**Problem requirements**
Drop all images and give the records again exactly.
--- Supplied data Enclosed Below ---
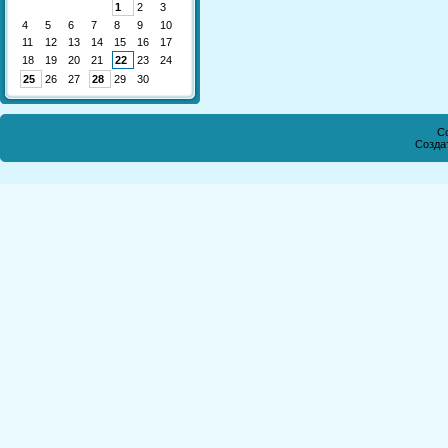
1
2
3
4
5
6
7
8
9
10
11
12
13
14
15
16
17
18
19
20
21
22
23
24
25
26
27
28
29
30
Co
Созда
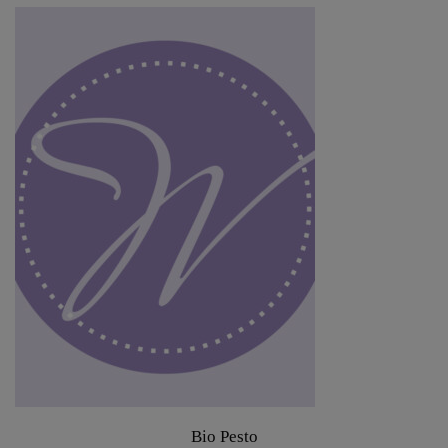
Bio Pesto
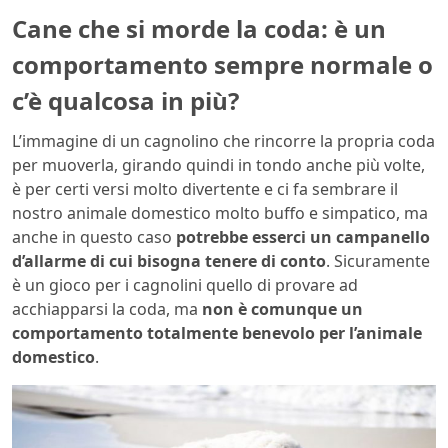
Cane che si morde la coda: è un
comportamento sempre normale o
c’è qualcosa in più?
L’immagine di un cagnolino che rincorre la propria coda
per muoverla, girando quindi in tondo anche più volte,
è per certi versi molto divertente e ci fa sembrare il
nostro animale domestico molto buffo e simpatico, ma
anche in questo caso
potrebbe esserci un campanello
d’allarme di cui bisogna tenere di conto
. Sicuramente
è un gioco per i cagnolini quello di provare ad
acchiapparsi la coda, ma
non è comunque un
comportamento totalmente benevolo per l’animale
domestico
.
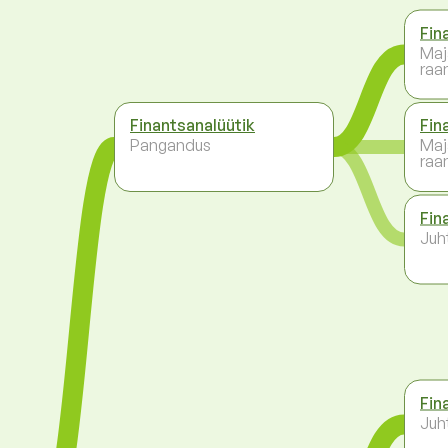
Fin
Maj
raa
Finantsanalüütik
Fin
Pangandus
Maj
raa
Fin
Juh
Fin
Juh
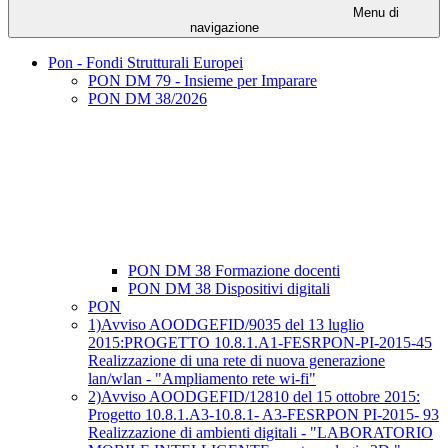
Menu di
navigazione
Pon - Fondi Strutturali Europei
PON DM 79 - Insieme per Imparare
PON DM 38/2026
PON DM 38 Formazione docenti
PON DM 38 Dispositivi digitali
PON
1)Avviso AOODGEFID/9035 del 13 luglio
2015:PROGETTO 10.8.1.A1-FESRPON-PI-2015-45
Realizzazione di una rete di nuova generazione
lan/wlan - "Ampliamento rete wi-fi"
2)Avviso AOODGEFID/12810 del 15 ottobre 2015:
Progetto 10.8.1.A3-10.8.1- A3-FESRPON PI-2015- 93
Realizzazione di ambienti digitali - "LABORATORIO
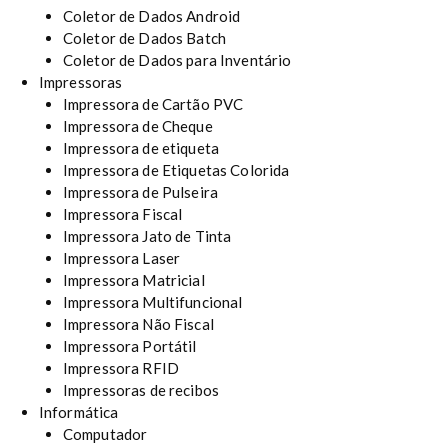
Coletor de Dados Android
Coletor de Dados Batch
Coletor de Dados para Inventário
Impressoras
Impressora de Cartão PVC
Impressora de Cheque
Impressora de etiqueta
Impressora de Etiquetas Colorida
Impressora de Pulseira
Impressora Fiscal
Impressora Jato de Tinta
Impressora Laser
Impressora Matricial
Impressora Multifuncional
Impressora Não Fiscal
Impressora Portátil
Impressora RFID
Impressoras de recibos
Informática
Computador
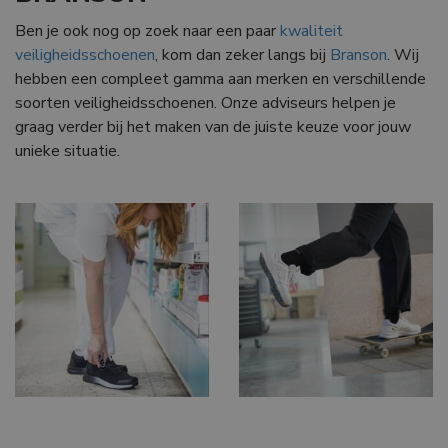
Ben je ook nog op zoek naar een paar
kwaliteit
veiligheidsschoenen
, kom dan zeker langs bij
Branson
. Wij
hebben een compleet gamma aan merken en verschillende
soorten veiligheidsschoenen. Onze adviseurs helpen je
graag verder bij het maken van de juiste keuze voor jouw
unieke situatie.
Aanbieder /
Naam
Vervaldatum
Omschrijving
Aanbieder /
Domein
Naam
Vervaldatum
Omschrijving
Domein
__Secure-
.youtube.com
6 maanden
ROLLOUT_TOKEN
_ga
1 jaar 1
Deze cookiena
Google LLC
Aanbieder /
Naam
Vervaldatum
Omschrijvi
maand
is gekoppeld a
.branson.be
Domein
Google Univers
Analytics - wat
bcookie
1 jaar
Dit is een 
Microsoft
belangrijke upd
MSN 1st pa
Corporation
is van de meer
voor het d
.linkedin.com
algemeen
inhoud van
gebruikte
website via
analyseservice 
media.
Google. Deze
cookie wordt
lidc
1 dag
Dit is een 
Microsoft
gebruikt om un
MSN 1st pa
Corporation
gebruikers te
die zorgt v
.linkedin.com
onderscheiden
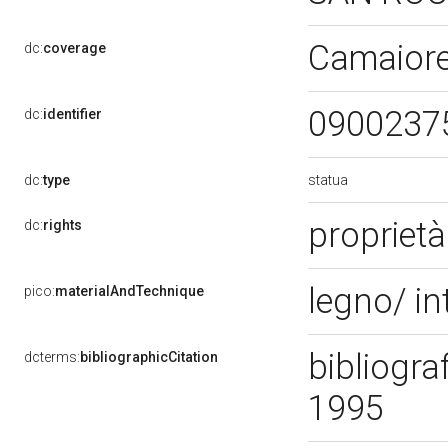
Camaiore
dc:
coverage
0900237
dc:
identifier
statua
dc:
type
proprietà
dc:
rights
legno/ in
pico:
materialAndTechnique
bibliogra
dcterms:
bibliographicCitation
1995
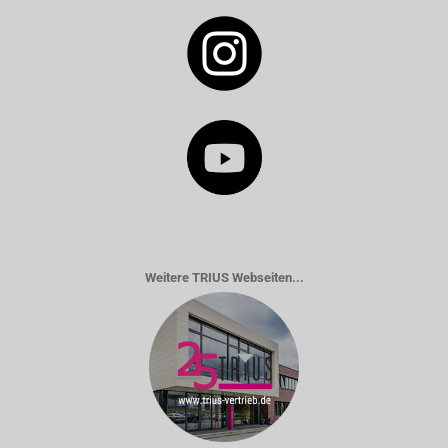
Weitere TRIUS Webseiten...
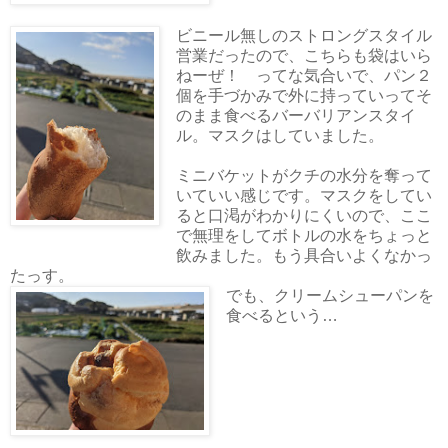
ビニール無しのストロングスタイル
営業だったので、こちらも袋はいら
ねーぜ！ ってな気合いで、パン２
個を手づかみで外に持っていってそ
のまま食べるバーバリアンスタイ
ル。マスクはしていました。
ミニバケットがクチの水分を奪って
いていい感じです。マスクをしてい
ると口渇がわかりにくいので、ここ
で無理をしてボトルの水をちょっと
飲みました。もう具合いよくなかっ
たっす。
でも、クリームシューパンを
食べるという…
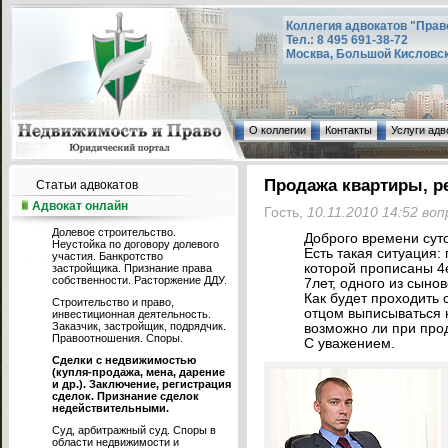
Коллегия адвокатов "Прав
Тел.: 8 495 691-38-72
Москва, Большой Кисловский
О коллегии
Контакты
Услуги адв
Продажа квартиры, ре
Статьи адвокатов
Адвокат онлайн
Гость,
10.11.2010 14:52 во
Долевое строительство.
Доброго времени суто
Неустойка по договору долевого
Есть такая ситуация:
участия. Банкротство
которой прописаны 4е
застройщика. Признание права
собственности. Расторжение ДДУ.
7лет, одного из сынов
Как будет проходить 
Строительство и право,
отцом выписываться н
инвестиционная деятельность.
Заказчик, застройщик, подрядчик.
возможно ли при про
Правоотношения. Споры.
С уважением.
Сделки с недвижимостью
(купля-продажа, мена, дарение
и др.). Заключение, регистрация
сделок. Признание сделок
недействительными.
Суд, арбитражный суд. Споры в
области недвижимости и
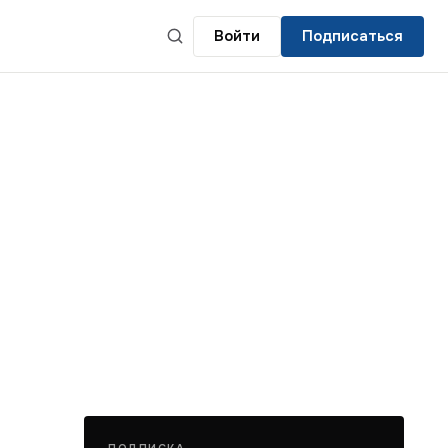
Войти
Подписаться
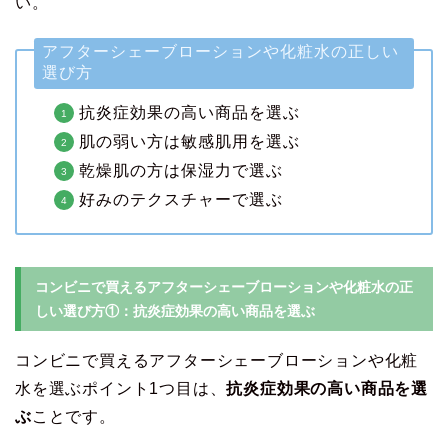
い。
アフターシェーブローションや化粧水の正しい
選び方
抗炎症効果の高い商品を選ぶ
肌の弱い方は敏感肌用を選ぶ
乾燥肌の方は保湿力で選ぶ
好みのテクスチャーで選ぶ
コンビニで買えるアフターシェーブローションや化粧水の正
しい選び方①：抗炎症効果の高い商品を選ぶ
コンビニで買えるアフターシェーブローションや化粧
水を選ぶポイント1つ目は、
抗炎症効果の高い商品を選
ぶ
ことです。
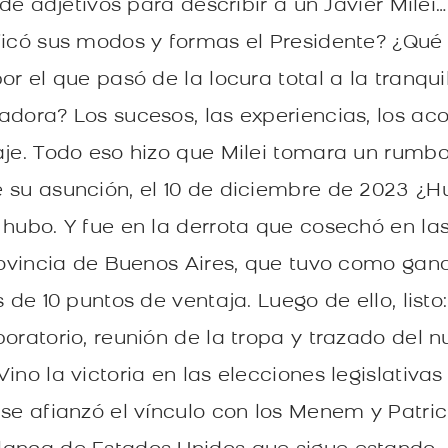
a de adjetivos para describir a un Javier Mile
ficó sus modos y formas el Presidente? ¿Qué
or el que pasó de la locura total a la tranqu
adora? Los sucesos, las experiencias, los aco
aje. Todo eso hizo que Milei tomara un rumbo
 su asunción, el 10 de diciembre de 2023 ¿Hu
 hubo. Y fue en la derrota que cosechó en la
Provincia de Buenos Aires, que tuvo como gan
s de 10 puntos de ventaja. Luego de ello, list
oratorio, reunión de la tropa y trazado del n
ino la victoria en las elecciones legislativas
se afianzó el vínculo con los Menem y Patricia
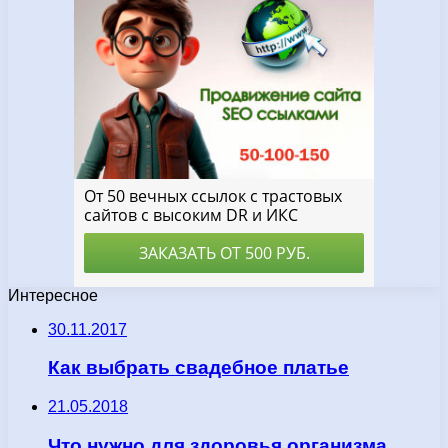
Интересное
30.11.2017
Как выбрать свадебное платье
21.05.2018
Что нужно для здоровья организма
--- End of Enclosed Supplied data ---
**Task output**
1
2
3
4
5
6
7
8
9
10
11
12
13
14
15
16
17
18
19
20
21
22
23
24
25
26
27
28
29
30
Co
Созда
Bio Pesto
Cane che si morde la coda: è un
comportamento sempre normale o
c’è qualcosa in più?
L’immagine di un cagnolino che rincorre la propria coda
per muoverla, girando quindi in tondo anche più volte,
è per certi versi molto divertente e ci fa sembrare il
nostro animale domestico molto buffo e simpatico, ma
anche in questo caso
potrebbe esserci un campanello
d’allarme di cui bisogna tenere di conto
. Sicuramente
è un gioco per i cagnolini quello di provare ad
acchiapparsi la coda, ma
non è comunque un
comportamento totalmente benevolo per l’animale
domestico
.
Fin
Maj
raa
Finantsanalüütik
Fin
Pangandus
Maj
raa
Fin
Juh
Fin
Juh
Menu di
navigazione
Pon - Fondi Strutturali Europei
PON DM 79 - Insieme per Imparare
PON DM 38/2026
PON DM 38 Formazione docenti
PON DM 38 Dispositivi digitali
PON
1)Avviso AOODGEFID/9035 del 13 luglio
2015:PROGETTO 10.8.1.A1-FESRPON-PI-2015-45
Realizzazione di una rete di nuova generazione
lan/wlan - "Ampliamento rete wi-fi"
2)Avviso AOODGEFID/12810 del 15 ottobre 2015:
Progetto 10.8.1.A3-10.8.1- A3-FESRPON PI-2015- 93
Realizzazione di ambienti digitali - "LABORATORIO
Coletor de Dados Android
Coletor de Dados Batch
Coletor de Dados para Inventário
Impressoras
Impressora de Cartão PVC
Impressora de Cheque
Impressora de etiqueta
Impressora de Etiquetas Colorida
Impressora de Pulseira
Impressora Fiscal
Impressora Jato de Tinta
Impressora Laser
Impressora Matricial
Impressora Multifuncional
Impressora Não Fiscal
Impressora Portátil
Impressora RFID
Impressoras de recibos
Informática
Computador
Ben je ook nog op zoek naar een paar
kwaliteit
veiligheidsschoenen
, kom dan zeker langs bij
Branson
. Wij
hebben een compleet gamma aan merken en verschillende
soorten veiligheidsschoenen. Onze adviseurs helpen je
graag verder bij het maken van de juiste keuze voor jouw
unieke situatie.
Aanbieder /
Naam
Vervaldatum
Omschrijving
Aanbieder /
Domein
Naam
Vervaldatum
Omschrijving
Domein
__Secure-
.youtube.com
6 maanden
ROLLOUT_TOKEN
_ga
1 jaar 1
Deze cookiena
Google LLC
Aanbieder /
Naam
Vervaldatum
Omschrijvi
maand
is gekoppeld a
.branson.be
Domein
Google Univers
Analytics - wat
bcookie
1 jaar
Dit is een 
Microsoft
belangrijke upd
MSN 1st pa
Corporation
is van de meer
voor het d
.linkedin.com
algemeen
inhoud van
gebruikte
website via
analyseservice 
media.
Google. Deze
cookie wordt
lidc
1 dag
Dit is een 
Microsoft
gebruikt om un
MSN 1st pa
Corporation
gebruikers te
die zorgt v
.linkedin.com
onderscheiden
Camaiore
dc:
coverage
0900237
dc:
identifier
statua
dc:
type
proprietà
dc:
rights
legno/ in
pico:
materialAndTechnique
bibliogra
dcterms:
bibliographicCitation
1995
Weitere TRIUS Webseiten...
ビニール無しのストロングスタイル
営業だったので、こちらも袋はいら
ねーぜ！ ってな気合いで、パン２
個を手づかみで外に持っていってそ
のまま食べるバーバリアンスタイ
ル。マスクはしていました。
ミニバケットがクチの水分を奪って
いていい感じです。マスクをしてい
ると口渇がわかりにくいので、ここ
で無理をしてボトルの水をちょっと
飲みました。もう具合いよくなかっ
たっす。
でも、クリームシューパンを
食べるという…
Коллегия адвокатов "Прав
Тел.: 8 495 691-38-72
Москва, Большой Кисловский
О коллегии
Контакты
Услуги адв
Продажа квартиры, ре
Статьи адвокатов
Адвокат онлайн
Гость,
10.11.2010 14:52 во
Долевое строительство.
Доброго времени суто
Неустойка по договору долевого
Есть такая ситуация:
участия. Банкротство
которой прописаны 4е
застройщика. Признание права
собственности. Расторжение ДДУ.
7лет, одного из сынов
Как будет проходить 
Строительство и право,
отцом выписываться н
инвестиционная деятельность.
Заказчик, застройщик, подрядчик.
возможно ли при про
Правоотношения. Споры.
С уважением.
Сделки с недвижимостью
(купля-продажа, мена, дарение
и др.). Заключение, регистрация
сделок. Признание сделок
недействительными.
Суд, арбитражный суд. Споры в
области недвижимости и
Войти
Подписаться
い。
アフターシェーブローションや化粧水の正しい
選び方
抗炎症効果の高い商品を選ぶ
肌の弱い方は敏感肌用を選ぶ
乾燥肌の方は保湿力で選ぶ
好みのテクスチャーで選ぶ
コンビニで買えるアフターシェーブローションや化粧水の正
しい選び方①：抗炎症効果の高い商品を選ぶ
コンビニで買えるアフターシェーブローションや化粧
水を選ぶポイント1つ目は、
抗炎症効果の高い商品を選
ぶ
ことです。
a de adjetivos para describir a un Javier Mile
ficó sus modos y formas el Presidente? ¿Qué
or el que pasó de la locura total a la tranqu
adora? Los sucesos, las experiencias, los aco
aje. Todo eso hizo que Milei tomara un rumbo
 su asunción, el 10 de diciembre de 2023 ¿Hu
 hubo. Y fue en la derrota que cosechó en la
Provincia de Buenos Aires, que tuvo como gan
s de 10 puntos de ventaja. Luego de ello, list
oratorio, reunión de la tropa y trazado del n
ino la victoria en las elecciones legislativas
se afianzó el vínculo con los Menem y Patricia
Интересное
30.11.2017
Как выбрать свадебное платье
21.05.2018
Что нужно для здоровья организма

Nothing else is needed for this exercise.